Today, Gadling got a chance to sit down and Talk Travel with Harry Helms, author of Top Secret Tourism: “Your Travel Guide to Germ Warfare Laboratories, Clandestine Aircraft Bases and Other Places in the United States You’re Not Supposed to Know About.”

Here is the unseen America of government facilities and installations protected by a wall of secrecy, deception, and misinformation. It includes huge, isolated areas (some larger than the states of Connecticut and Rhode Island), along with innocuous office buildings located in the middle of major cities. This “other America” has an enormous impact on your life, but you probably have little idea of its extent, scope, and power.
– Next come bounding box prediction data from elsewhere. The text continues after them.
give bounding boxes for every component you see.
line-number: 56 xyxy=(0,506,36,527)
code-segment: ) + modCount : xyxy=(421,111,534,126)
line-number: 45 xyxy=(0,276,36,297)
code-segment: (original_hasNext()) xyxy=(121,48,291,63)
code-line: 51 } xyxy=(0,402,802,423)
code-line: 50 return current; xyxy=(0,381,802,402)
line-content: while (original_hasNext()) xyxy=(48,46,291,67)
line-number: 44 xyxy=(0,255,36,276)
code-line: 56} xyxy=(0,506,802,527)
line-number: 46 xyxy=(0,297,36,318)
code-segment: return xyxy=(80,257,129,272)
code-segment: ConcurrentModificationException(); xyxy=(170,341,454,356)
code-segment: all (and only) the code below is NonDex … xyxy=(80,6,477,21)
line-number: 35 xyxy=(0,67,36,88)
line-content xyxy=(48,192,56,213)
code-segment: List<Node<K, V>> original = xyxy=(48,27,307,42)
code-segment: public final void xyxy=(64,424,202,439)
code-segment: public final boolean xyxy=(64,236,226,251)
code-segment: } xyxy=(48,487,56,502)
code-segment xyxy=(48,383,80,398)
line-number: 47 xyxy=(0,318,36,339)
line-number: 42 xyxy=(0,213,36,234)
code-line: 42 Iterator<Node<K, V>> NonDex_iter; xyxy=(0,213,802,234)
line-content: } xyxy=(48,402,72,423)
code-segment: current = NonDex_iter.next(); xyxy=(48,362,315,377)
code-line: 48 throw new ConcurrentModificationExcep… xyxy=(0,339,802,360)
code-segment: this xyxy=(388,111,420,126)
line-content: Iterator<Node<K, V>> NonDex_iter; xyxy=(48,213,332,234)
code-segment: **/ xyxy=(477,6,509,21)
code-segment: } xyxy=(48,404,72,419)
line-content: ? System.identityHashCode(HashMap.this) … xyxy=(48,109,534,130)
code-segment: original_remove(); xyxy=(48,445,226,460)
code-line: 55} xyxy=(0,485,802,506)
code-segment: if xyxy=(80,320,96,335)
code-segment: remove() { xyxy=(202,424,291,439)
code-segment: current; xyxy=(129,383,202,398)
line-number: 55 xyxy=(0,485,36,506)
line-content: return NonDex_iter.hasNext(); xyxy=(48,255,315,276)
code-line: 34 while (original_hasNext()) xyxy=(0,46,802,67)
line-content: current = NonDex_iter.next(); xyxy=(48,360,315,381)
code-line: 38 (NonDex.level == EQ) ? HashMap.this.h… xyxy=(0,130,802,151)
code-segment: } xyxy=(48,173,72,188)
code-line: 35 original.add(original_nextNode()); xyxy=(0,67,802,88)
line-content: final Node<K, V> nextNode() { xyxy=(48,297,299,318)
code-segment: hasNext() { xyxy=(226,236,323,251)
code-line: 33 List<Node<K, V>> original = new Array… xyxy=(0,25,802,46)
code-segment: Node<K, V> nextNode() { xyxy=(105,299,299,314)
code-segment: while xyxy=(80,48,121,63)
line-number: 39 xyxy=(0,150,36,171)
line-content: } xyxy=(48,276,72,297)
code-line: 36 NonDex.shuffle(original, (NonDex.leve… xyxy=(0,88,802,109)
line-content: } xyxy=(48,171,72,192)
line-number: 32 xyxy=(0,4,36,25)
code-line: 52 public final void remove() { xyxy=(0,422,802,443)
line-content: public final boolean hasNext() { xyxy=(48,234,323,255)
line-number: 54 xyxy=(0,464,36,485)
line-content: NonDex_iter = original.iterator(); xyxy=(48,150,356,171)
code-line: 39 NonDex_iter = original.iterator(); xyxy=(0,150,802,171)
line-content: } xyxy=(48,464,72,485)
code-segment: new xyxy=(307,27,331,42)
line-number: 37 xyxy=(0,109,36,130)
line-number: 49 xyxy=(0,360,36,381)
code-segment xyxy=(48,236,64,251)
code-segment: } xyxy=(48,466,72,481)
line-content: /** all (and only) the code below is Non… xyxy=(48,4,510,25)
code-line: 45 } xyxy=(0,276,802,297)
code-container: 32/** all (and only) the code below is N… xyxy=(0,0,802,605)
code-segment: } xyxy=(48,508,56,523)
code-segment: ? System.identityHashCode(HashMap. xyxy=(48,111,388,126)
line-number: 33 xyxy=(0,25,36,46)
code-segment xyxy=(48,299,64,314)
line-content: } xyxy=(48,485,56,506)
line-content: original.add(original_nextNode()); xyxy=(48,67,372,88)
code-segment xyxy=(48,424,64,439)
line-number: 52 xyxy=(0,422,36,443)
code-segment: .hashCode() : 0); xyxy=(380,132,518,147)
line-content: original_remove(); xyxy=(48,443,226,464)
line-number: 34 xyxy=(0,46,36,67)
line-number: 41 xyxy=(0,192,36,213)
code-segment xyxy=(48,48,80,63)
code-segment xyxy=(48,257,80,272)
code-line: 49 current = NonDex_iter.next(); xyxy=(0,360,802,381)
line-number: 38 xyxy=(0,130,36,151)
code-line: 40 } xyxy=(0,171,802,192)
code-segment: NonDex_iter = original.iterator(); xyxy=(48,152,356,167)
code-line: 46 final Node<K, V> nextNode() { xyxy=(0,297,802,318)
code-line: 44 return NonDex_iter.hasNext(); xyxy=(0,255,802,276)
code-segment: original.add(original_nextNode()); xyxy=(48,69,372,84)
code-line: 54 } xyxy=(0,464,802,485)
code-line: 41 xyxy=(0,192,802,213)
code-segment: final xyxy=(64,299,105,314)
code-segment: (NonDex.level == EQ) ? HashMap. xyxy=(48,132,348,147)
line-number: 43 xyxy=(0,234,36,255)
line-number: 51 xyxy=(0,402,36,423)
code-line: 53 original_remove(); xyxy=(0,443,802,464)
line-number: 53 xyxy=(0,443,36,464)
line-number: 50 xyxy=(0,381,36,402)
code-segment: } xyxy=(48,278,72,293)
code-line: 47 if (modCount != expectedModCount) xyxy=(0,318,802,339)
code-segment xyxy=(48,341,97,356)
As per usual, we have a few copies of the book to give away, so stick around after the interview to find out how you can get your hands on one.


Hi Harry, thanks so much for chatting with us. How did you get started traveling? Was it something you grew up with?

I was fortunate to have parents who enjoyed traveling, especially my father. He was the sort of guy who was always curious about what was over the horizon and wanted to see it for himself. He also enjoyed visiting obscure, out-of-the-way places, and that rubbed off on me. While I would never turn down the opportunity to visit someplace like Paris, I most look forward to visiting places most people have never heard off.

In your book, you travel around the country
and visit “top-secret America.” What kinds of places are these?

These are places that have come into being since World War II, and include government weapons testing and research facilities, bases used to test still-secret aircraft designs, relocation facilities for government VIPs and military officers in case of nuclear war, facilities used for espionage training and communications intercepts—in other words, the sort of places to government would rather you know nothing about!

How did you get interested investigating places you were told to avoid?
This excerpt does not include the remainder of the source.